*Exercise requirements:*
Your task is to reproduce the listing exactly, without its images.

*Records supplied:*

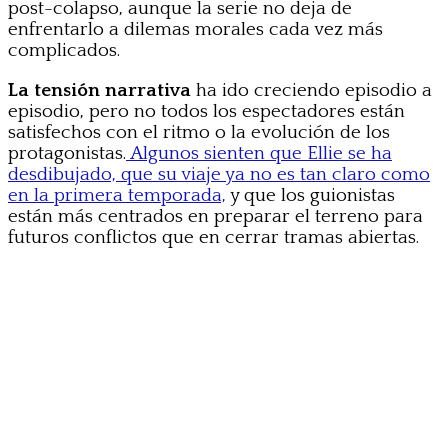
post-colapso, aunque la serie no deja de
enfrentarlo a dilemas morales cada vez más
complicados.
La tensión narrativa
ha ido creciendo episodio a
episodio, pero no todos los espectadores están
satisfechos con el ritmo o la evolución de los
protagonistas.
Algunos sienten que Ellie se ha
desdibujado, que su viaje ya no es tan claro como
en la primera temporada,
y que los guionistas
están más centrados en preparar el terreno para
futuros conflictos que en cerrar tramas abiertas.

*Solved exercise:*
post-colapso, aunque la serie no deja de
enfrentarlo a dilemas morales cada vez más
complicados.
La tensión narrativa
ha ido creciendo episodio a
episodio, pero no todos los espectadores están
satisfechos con el ritmo o la evolución de los
protagonistas.
Algunos sienten que Ellie se ha
desdibujado, que su viaje ya no es tan claro como
en la primera temporada,
y que los guionistas
están más centrados en preparar el terreno para
futuros conflictos que en cerrar tramas abiertas.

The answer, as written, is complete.